Congregational Magazine (N.S.), iv.263-5 (1840)

Taken from Norman Gash, The Age of Peel (London, Edward Arnold, 1973), with the kind permission of Professor Gash. Copyright of this document, of course, remains with him.


The intense Anglican public and parliamentary opposition to the 1839 scheme obliged the government to give way on several major points. The unpopular Normal School project was abandoned at an early stage and after prolonged negotiations the government agreed in 1840 to appoint inspectors only with the approval of the diocesan bishops and to revert to the old system of allotting educational grants in proportion to voluntary subscriptions. The concessions were felt by many Dissenters to be a defeat and began a stead movement of Dissenting opinion away from the idea of a state system and back to the old voluntary principle. At the same time the powers and pretensions of the Church demonstrated in 1839 further inflamed sectarian animosity. The hostility and defensiveness exhibited in the resolution printed below which marked the Dissenting attitude towards the Established Church in the early years of Victoria's reign were given further expression by various developments in the next few years: the Religious Freedom Society (1839), the Nonconformist Weekly founded (1841) to promote disestablishment, and the Anti-State Church Association (1844).

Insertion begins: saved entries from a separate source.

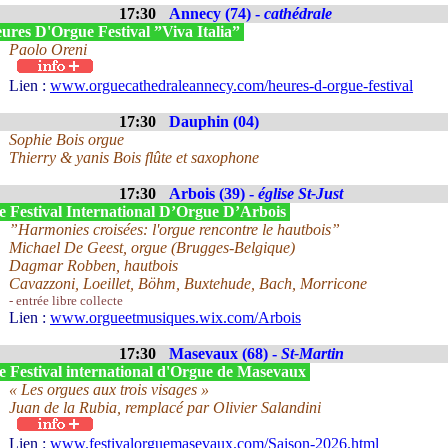
17:30
Annecy (74) -
cathédrale
ures D'Orgue Festival ”Viva Italia”
Paolo Oreni
Lien :
www.orguecathedraleannecy.com/heures-d-orgue-festival
17:30
Dauphin (04)
Sophie Bois orgue
Thierry & yanis Bois flûte et saxophone
17:30
Arbois (39) -
église St-Just
e Festival International D’Orgue D’Arbois
”Harmonies croisées: l'orgue rencontre le hautbois”
Michael De Geest, orgue (Brugges-Belgique)
Dagmar Robben, hautbois
Cavazzoni, Loeillet, Böhm, Buxtehude, Bach, Morricone
- entrée libre collecte
Lien :
www.orgueetmusiques.wix.com/Arbois
17:30
Masevaux (68) -
St-Martin
e Festival international d'Orgue de Masevaux
« Les orgues aux trois visages »
Juan de la Rubia, remplacé par Olivier Salandini
Lien :
www.festivalorguemasevaux.com/Saison-2026.html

The Rev. John Hoppus was Congregational minister at Carter Street Chapel, London, and professor of philosophy and logic at University College, London University, since 1829.


RESOLUTIONS OF THE GENERAL BODY OF DISSENTING MINISTERS

At a special meeting, held at the Congregational Library, Finsbury, of the Three Denominations, in and about the Cities of London and Westminster, on the 6th of March, 1840, the Rev. Professor Hoppus, Doc. Philos. in the Chair, the following resolutions were unanimously adopted: –

National Education
  1. That the number of petitions presented of late to both Houses of Parliament, declaring the established clergy to be the persons in whom the superintendence of any system of national education should be mainly vested, exhibit an attempt to revive a long obsolete branch of priestly power, betraying a spirit as arrogant as it is unjust, and that should be resisted to the utmost, not only by the Protestant Dissenter, but by every friend to general liberty; that, as a matter of expediency, we should regard the placing of a system of that nature in such hands as tending rather to perpetuate than to remove the popular ignorance, discontent and irreligion, and as adapted to strengthen every prejudice unfavourable to our intelligence, virtue, and greatness, as a people: that, on the ground of justice, we are no less convinced that if any portion of the public money be granted for such purposes, it should be for the advancement of that secular education concerning which all are agreed, and not for education in religion, on which we are so much divided, and which, in such cases, will be best provided for in being left to the Judgment of persons locally interested in school management: that we accordingly hail with peculiar satisfaction the fixed resolution evinced by her Majesty's Ministers to proceed upon these principles in the application of the late grant for this object.